Pandas cannot open Excel (.xlsx) file
When working with Excel files in Python using pandas, you may encounter the error xlrd.biffh.XLRDError: Excel xlsx file; not supported
. This article explains why this error occurs and provides the recommended solutions.
Problem Overview
The error occurs when trying to read Excel files with the .xlsx
extension using pandas' read_excel()
function:
import pandas as pd
df = pd.read_excel('cat.xlsx')
The error message indicates that xlrd, the underlying library pandas uses to read Excel files, doesn't support .xlsx
files in its recent versions.
Root Cause
Starting with version 2.0.0, xlrd explicitly removed support for .xlsx
files due to security vulnerabilities in how it handled these files in earlier versions (1.2.0 and below). This security concern affects the default engine pandas uses for Excel file operations.
Recommended Solutions
Solution 1: Upgrade pandas and use openpyxl (Recommended)
The most secure and up-to-date approach is to:
- Ensure you have a recent version of pandas (1.2.0 or later)
- Install the
openpyxl
library:
pip install openpyxl
- Explicitly specify the engine when reading Excel files:
import pandas as pd
df = pd.read_excel('cat.xlsx', engine='openpyxl')
Solution 2: Upgrade pandas
Recent versions of pandas (≥1.2.0) have improved Excel file handling. Simply upgrading pandas may resolve the issue:
pip install --upgrade pandas
Solution 3: Using ExcelFile constructor with openpyxl
If you need to work with multiple worksheets, use the ExcelFile
constructor:
import pandas as pd
xlsx = pd.ExcelFile('cat.xlsx', engine='openpyxl')

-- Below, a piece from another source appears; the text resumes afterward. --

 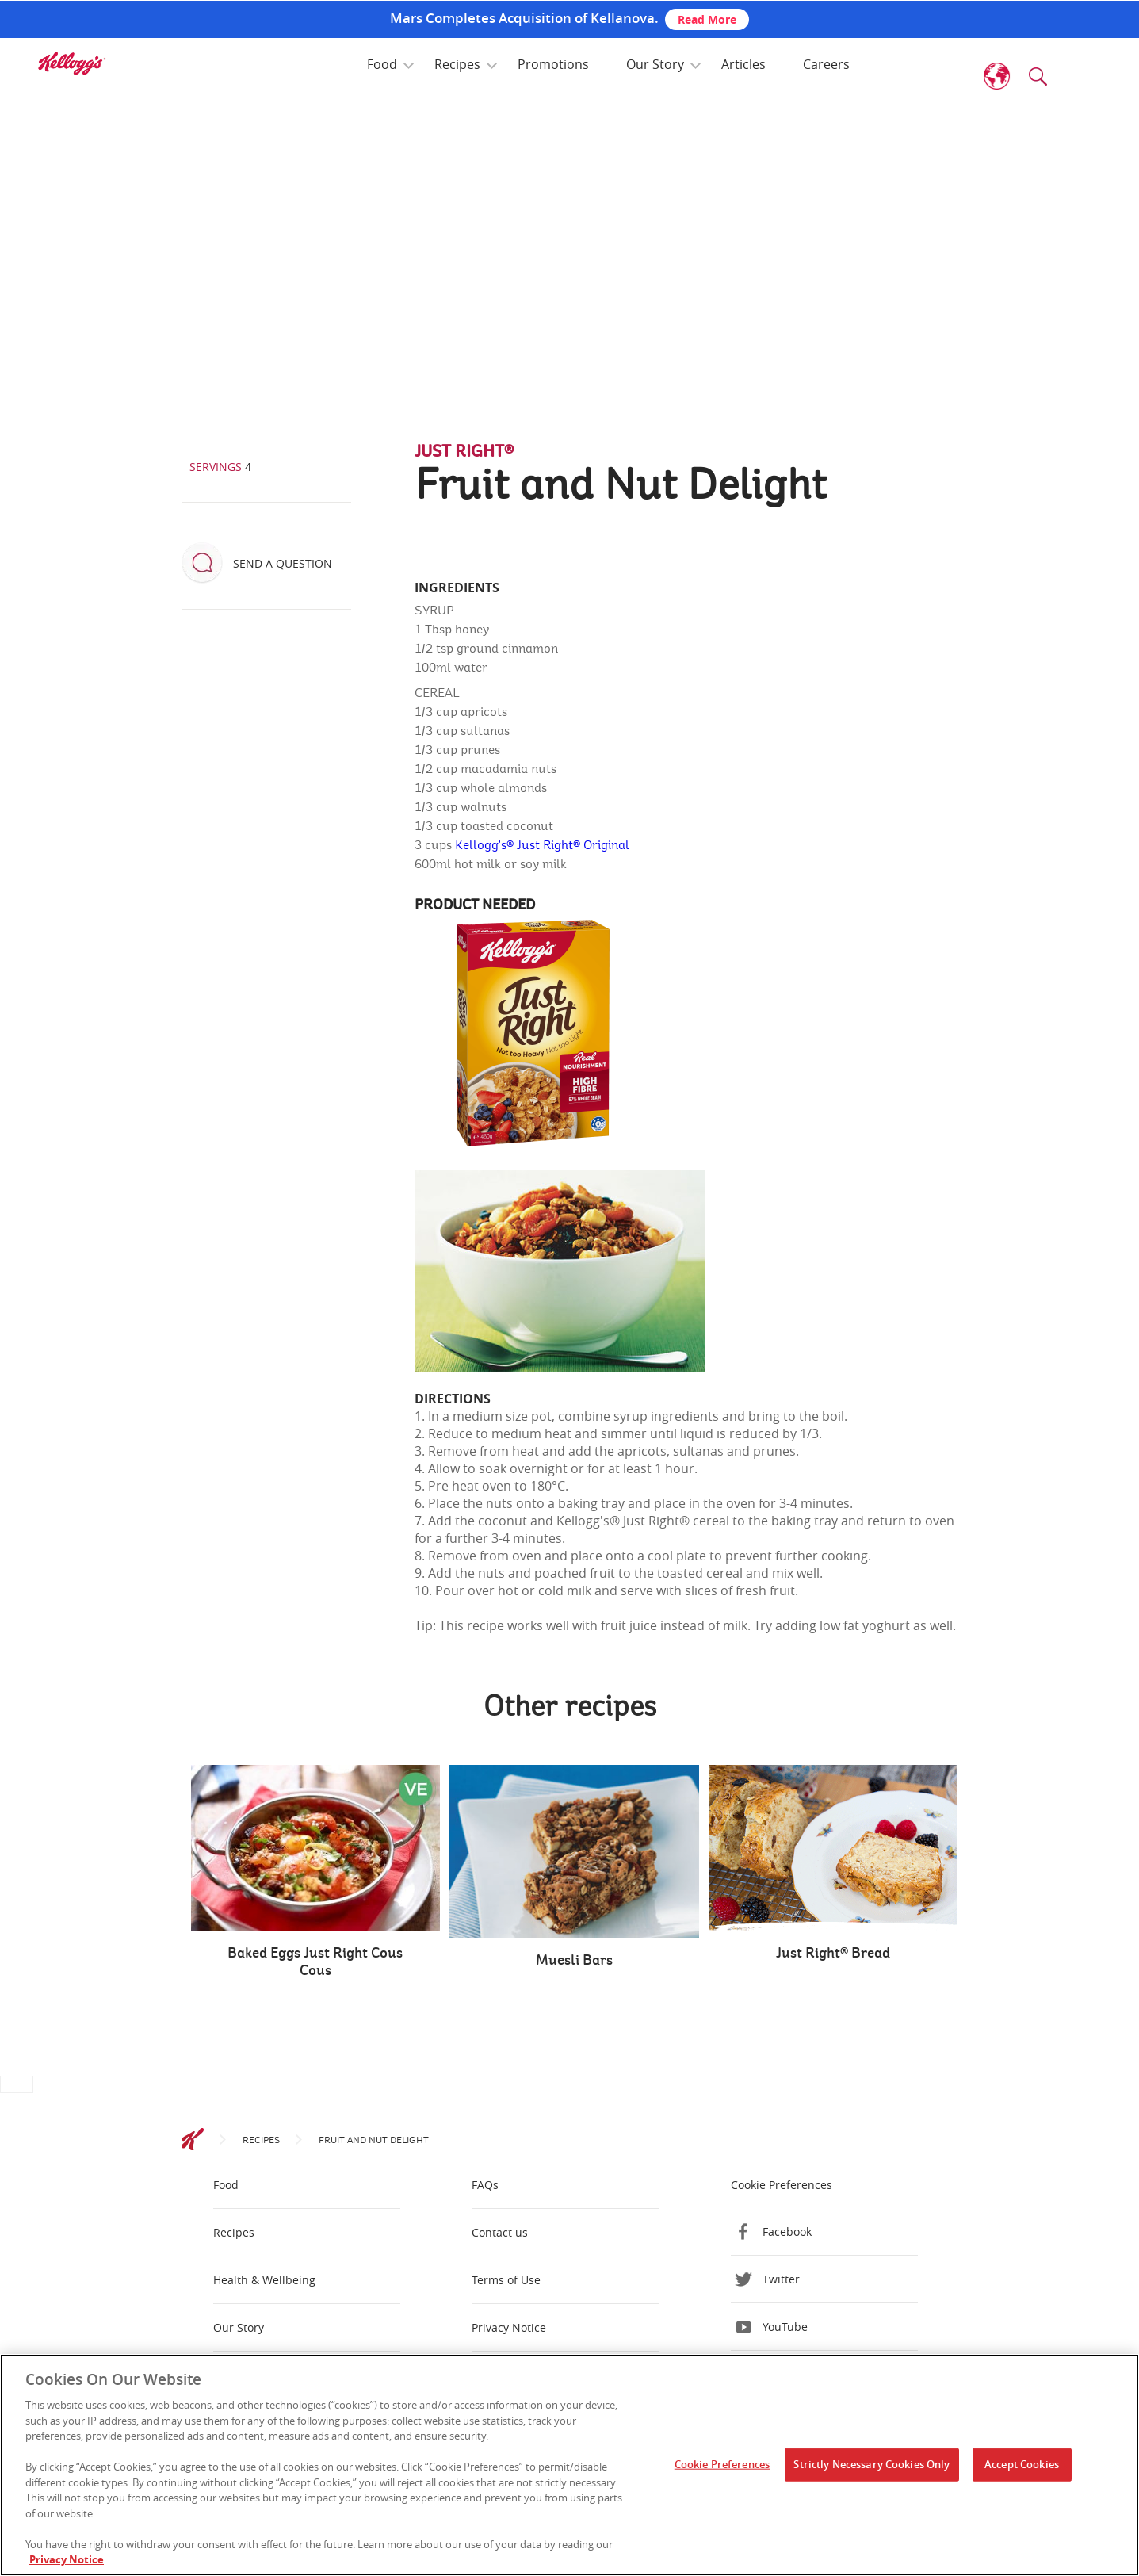 What do you see at coordinates (569, 2465) in the screenshot?
I see `[region]` at bounding box center [569, 2465].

df = pd.read_excel(xlsx, sheet_name='Sheet1')
SECURITY WARNING
Avoid downgrading xlrd to version 1.2.0 as suggested in some older answers. This version has known security vulnerabilities that could expose your system to risks when processing malicious Excel files.
Version Compatibility
The following table shows the compatibility between pandas versions and Excel file formats:
Pandas Version | .xls Support | .xlsx Support | Recommended Engine |
---|---|---|---|
< 1.0.1 | xlrd | xlrd (v1.2.0) | Not recommended |
1.0.1 - 1.1.x | xlrd | openpyxl | openpyxl |
≥ 1.2.0 | xlrd | openpyxl | openpyxl |
Best Practices
- Always specify the engine explicitly when reading Excel files to avoid unexpected behavior
- Keep pandas updated to benefit from the latest security patches and features
- Use openpyxl for .xlsx files and xlrd for legacy .xls files
- Avoid modifying pandas source code as suggested in some answers, as this creates maintenance issues
Common Use Cases
Reading multiple sheets
# Using ExcelFile for multiple operations
excel_file = pd.ExcelFile('data.xlsx', engine='openpyxl')
# Read specific sheets
df1 = pd.read_excel(excel_file, sheet_name='Sheet1')
df2 = pd.read_excel(excel_file, sheet_name='Sheet2')
Reading with additional options
# Read with specific options
df = pd.read_excel('data.xlsx',
engine='openpyxl',
sheet_name='Sheet1',
header=0,
usecols='A:C',
skiprows=1)
Troubleshooting
If you continue to experience issues:
- Verify your pandas version:
import pandas as pd
print(pd.__version__)
- Check installed dependencies:
pip list | grep -E "pandas|xlrd|openpyxl"
- Ensure the Excel file isn't corrupted by trying to open it with Excel or another spreadsheet application
By following these guidelines, you can reliably work with Excel files in pandas while maintaining security and performance standards.